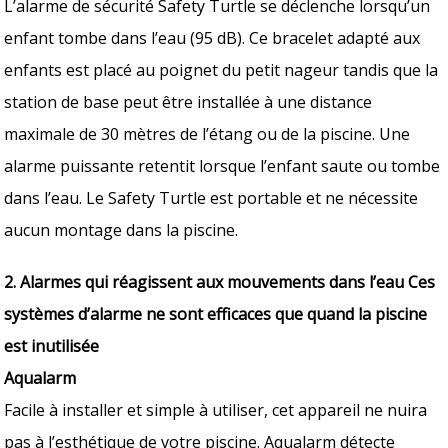
L’alarme de sécurité Safety Turtle se déclenche lorsqu’un
enfant tombe dans l’eau (95 dB). Ce bracelet adapté aux
enfants est placé au poignet du petit nageur tandis que la
station de base peut être installée à une distance
maximale de 30 mètres de l’étang ou de la piscine. Une
alarme puissante retentit lorsque l’enfant saute ou tombe
dans l’eau. Le Safety Turtle est portable et ne nécessite
aucun montage dans la piscine.
2. Alarmes qui réagissent aux mouvements dans l’eau Ces
systèmes d’alarme ne sont efficaces que quand la piscine
est inutilisée
Aqualarm
Facile à installer et simple à utiliser, cet appareil ne nuira
pas à l’esthétique de votre piscine. Aqualarm détecte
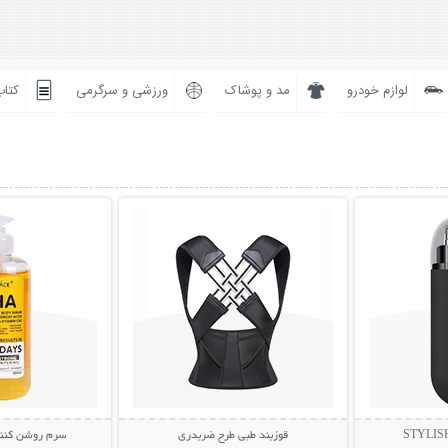
لوازم خودرو
مد و پوشاک
ورزشی و سرگرمی
کتاب
بیشتر
نمایش توضیحات بیشتر
نمایش توضی
قوزبند طبی طرح ضربدری
سرم روشن کننده AHA لن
_ _ _ _ _ _ _
■ WORK ORDER ■
Leave every picture out and write out, word for word, the lines from the one that contains "station de base" through the last line of the records.

■ THE COMPLETED TASK ■
station de base peut être installée à une distance
maximale de 30 mètres de l’étang ou de la piscine. Une
alarme puissante retentit lorsque l’enfant saute ou tombe
dans l’eau. Le Safety Turtle est portable et ne nécessite
aucun montage dans la piscine.
2. Alarmes qui réagissent aux mouvements dans l’eau Ces
systèmes d’alarme ne sont efficaces que quand la piscine
est inutilisée
Aqualarm
Facile à installer et simple à utiliser, cet appareil ne nuira
pas à l’esthétique de votre piscine. Aqualarm détecte
لوازم خودرو
مد و پوشاک
ورزشی و سرگرمی
کتاب
بیشتر
نمایش توضیحات بیشتر
نمایش توضی
قوزبند طبی طرح ضربدری
سرم روشن کننده AHA لن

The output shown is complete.